Benton also described legislation introduced by Sen. Vincent Fort, D-Atlanta,that would prohibit the state from formally recognizing Confederate heroes with state holidays as "no better than what ISIS is doing, destroying museums and monuments."
McKoon called on Benton to apologize.
Credit: Chris Joyner
Credit: Chris Joyner
"The comments made are contemptible and wrong and deserve the strongest possible condemnation," said Sen. Josh McKoon, R-Columbus. "In 2016 one would hope we would not have to even have this discussion."
McKoon referred to the Klan as "the original domestic terrorist organization."
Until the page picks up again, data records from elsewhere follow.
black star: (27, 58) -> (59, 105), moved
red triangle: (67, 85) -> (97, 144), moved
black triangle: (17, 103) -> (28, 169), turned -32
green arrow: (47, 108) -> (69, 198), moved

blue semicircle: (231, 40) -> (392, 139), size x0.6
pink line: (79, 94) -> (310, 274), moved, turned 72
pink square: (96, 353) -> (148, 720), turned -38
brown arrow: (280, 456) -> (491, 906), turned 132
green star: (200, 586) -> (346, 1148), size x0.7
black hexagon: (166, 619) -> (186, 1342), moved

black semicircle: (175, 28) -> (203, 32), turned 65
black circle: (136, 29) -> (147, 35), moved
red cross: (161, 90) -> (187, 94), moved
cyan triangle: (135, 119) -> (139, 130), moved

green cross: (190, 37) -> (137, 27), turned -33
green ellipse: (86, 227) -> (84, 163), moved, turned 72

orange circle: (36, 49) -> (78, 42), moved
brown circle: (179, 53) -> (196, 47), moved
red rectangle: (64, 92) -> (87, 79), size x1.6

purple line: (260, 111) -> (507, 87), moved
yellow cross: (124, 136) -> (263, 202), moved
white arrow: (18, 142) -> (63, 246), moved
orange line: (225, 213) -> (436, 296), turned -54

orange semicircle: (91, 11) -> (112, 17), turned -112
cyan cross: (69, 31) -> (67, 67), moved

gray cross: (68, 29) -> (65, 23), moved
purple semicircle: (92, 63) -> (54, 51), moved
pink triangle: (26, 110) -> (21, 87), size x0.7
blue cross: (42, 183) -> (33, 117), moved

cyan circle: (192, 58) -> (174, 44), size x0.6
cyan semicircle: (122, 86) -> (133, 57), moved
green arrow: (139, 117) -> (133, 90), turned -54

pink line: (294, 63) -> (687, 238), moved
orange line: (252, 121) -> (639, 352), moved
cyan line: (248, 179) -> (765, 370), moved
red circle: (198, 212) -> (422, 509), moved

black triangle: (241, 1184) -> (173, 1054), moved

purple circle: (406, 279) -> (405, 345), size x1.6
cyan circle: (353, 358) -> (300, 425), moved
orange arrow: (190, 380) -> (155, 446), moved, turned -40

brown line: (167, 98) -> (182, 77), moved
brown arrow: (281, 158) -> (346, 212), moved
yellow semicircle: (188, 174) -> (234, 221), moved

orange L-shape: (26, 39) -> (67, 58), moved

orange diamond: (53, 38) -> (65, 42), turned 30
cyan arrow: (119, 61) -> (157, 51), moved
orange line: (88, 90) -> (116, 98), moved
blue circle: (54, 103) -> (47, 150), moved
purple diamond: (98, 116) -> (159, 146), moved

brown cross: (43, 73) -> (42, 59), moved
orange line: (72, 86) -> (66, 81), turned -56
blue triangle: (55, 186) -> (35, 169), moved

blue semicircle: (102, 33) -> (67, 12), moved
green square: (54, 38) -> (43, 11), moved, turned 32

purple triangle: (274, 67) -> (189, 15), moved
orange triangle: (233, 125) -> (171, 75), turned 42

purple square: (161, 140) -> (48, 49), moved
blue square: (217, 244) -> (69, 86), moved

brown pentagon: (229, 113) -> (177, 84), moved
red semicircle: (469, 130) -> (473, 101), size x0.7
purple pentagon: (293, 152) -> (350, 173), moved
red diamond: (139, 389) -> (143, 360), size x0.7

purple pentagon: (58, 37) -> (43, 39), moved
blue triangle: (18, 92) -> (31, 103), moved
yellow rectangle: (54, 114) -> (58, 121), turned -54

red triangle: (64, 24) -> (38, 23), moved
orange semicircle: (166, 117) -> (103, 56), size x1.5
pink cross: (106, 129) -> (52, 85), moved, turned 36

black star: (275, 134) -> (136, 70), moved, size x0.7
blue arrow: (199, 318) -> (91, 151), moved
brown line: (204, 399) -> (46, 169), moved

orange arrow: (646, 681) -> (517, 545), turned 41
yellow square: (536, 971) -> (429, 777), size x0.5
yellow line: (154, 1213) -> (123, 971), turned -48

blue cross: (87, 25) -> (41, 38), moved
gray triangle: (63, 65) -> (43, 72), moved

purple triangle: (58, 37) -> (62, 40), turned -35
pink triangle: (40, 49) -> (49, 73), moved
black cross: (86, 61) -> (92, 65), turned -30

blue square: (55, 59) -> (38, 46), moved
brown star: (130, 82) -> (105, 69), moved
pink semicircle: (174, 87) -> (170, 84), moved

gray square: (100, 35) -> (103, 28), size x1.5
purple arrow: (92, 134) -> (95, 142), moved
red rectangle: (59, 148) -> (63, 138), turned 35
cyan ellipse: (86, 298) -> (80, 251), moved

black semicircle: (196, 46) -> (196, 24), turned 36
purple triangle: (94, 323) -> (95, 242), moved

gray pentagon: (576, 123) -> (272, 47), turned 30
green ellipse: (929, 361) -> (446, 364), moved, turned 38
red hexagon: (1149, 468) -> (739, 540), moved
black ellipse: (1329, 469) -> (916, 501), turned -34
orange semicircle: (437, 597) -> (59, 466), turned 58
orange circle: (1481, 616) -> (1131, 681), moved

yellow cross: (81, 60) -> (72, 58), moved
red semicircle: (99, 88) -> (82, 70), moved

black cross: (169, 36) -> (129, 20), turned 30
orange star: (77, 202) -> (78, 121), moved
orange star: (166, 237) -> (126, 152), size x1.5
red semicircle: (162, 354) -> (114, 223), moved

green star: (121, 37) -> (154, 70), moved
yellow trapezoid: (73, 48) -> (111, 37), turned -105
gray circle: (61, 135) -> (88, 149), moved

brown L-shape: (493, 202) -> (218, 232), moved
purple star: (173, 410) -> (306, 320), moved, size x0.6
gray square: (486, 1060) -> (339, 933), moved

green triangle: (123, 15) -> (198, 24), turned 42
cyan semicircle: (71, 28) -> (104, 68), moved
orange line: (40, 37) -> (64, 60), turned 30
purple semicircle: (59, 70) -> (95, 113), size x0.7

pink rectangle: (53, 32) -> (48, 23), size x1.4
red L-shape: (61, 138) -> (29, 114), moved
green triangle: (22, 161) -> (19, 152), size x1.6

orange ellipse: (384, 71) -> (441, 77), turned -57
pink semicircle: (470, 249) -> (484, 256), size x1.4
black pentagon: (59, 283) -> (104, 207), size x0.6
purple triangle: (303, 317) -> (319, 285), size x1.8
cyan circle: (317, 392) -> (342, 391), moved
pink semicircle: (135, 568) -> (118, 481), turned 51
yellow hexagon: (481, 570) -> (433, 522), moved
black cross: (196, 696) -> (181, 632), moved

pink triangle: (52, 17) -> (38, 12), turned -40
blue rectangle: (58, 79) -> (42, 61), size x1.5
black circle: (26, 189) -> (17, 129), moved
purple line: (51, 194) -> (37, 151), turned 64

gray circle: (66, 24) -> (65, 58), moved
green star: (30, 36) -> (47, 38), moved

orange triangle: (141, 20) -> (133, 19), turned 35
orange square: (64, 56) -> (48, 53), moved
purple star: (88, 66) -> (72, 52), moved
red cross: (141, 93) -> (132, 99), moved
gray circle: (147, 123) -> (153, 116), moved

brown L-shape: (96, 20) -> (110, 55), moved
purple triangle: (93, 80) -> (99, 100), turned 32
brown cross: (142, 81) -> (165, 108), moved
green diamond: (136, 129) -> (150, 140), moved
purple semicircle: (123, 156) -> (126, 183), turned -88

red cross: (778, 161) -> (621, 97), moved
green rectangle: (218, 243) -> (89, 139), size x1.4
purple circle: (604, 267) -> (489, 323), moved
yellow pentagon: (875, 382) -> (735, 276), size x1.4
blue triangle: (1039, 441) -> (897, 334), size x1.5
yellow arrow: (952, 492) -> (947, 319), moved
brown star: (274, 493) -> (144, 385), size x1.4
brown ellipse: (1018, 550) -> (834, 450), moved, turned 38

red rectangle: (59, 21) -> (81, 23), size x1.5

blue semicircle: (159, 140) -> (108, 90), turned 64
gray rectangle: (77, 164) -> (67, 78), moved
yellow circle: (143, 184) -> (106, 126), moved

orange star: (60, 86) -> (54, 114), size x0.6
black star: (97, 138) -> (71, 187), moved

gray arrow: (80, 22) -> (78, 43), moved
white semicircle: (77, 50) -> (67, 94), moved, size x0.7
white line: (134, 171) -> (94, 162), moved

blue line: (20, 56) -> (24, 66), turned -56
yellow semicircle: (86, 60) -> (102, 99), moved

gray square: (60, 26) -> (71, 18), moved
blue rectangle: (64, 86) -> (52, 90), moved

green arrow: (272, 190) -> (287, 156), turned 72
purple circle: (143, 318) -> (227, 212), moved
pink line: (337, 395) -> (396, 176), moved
"There is simply no excusing the murderous terroristic campaign they waged against Americans. I hope that the author of these comments will reconsider them and apologize for them," he said. "It has been my experience that almost all of my colleagues do not feel same as that member."
McKoon referred to Benton's remarks about Fort as "grotesque and beyond the pale."
"(Fort) should not be stripped of his humanity and demonized because a member disagrees with him," he said. "Such rhetoric is beneath the dignity of this body."
Credit: Chris Joyner
Credit: Chris Joyner
Over the in House, no one directly upbraided Benton for his comments. But when Rep. Dar'shun Kendrick, D-Lithonia, took to the well of the House to commemorate the beginning of Black History Month, she shaped her comments around the controversy, beginning with the 1911 mob lynching in Lawrenceville of Charlie Hale, a black man accused of assaulting a white woman.
"I wanted to remind everybody that our American history has not always been the best," she said. Kendrick noted Hale had been lynched outside of the Gwinnett County Courthouse, which had been rebuilt following an 1871 fire set by Klan members seeking to destroy evidence of bootlegging.
Kendrick said she tailored her remarks as an answer to Benton.
"Usually I just try to highlight all the good work and contributions to society that black Americans have made," she said. "We don’t come from a flowery past and we have to recognize the misdeeds in this country and the role organizations and individuals played in that.”
Benton's comments were originally made to The Atlanta Journal-Constitution in an interview about legislation he's introduced that would require the state to formally recognize Confederate Memorial Day and Robert E. Lee's birthday and seek an amendment to the state constitution further protecting Stone Mountain as a Confederate memorial.
Democratic and progressive groups have called on House Speaker David Ralston, R-Blue Ridge, to personally condemn Benton. On Monday, the Georgia chapter of the NAACP criticized Gov. Nathan Deal, Lt. Gov. Casey Cagle and Ralston for not issuing public statements.
Benton's comments have been carried by publications around the nation. He did not immediately respond to a request for comment Monday.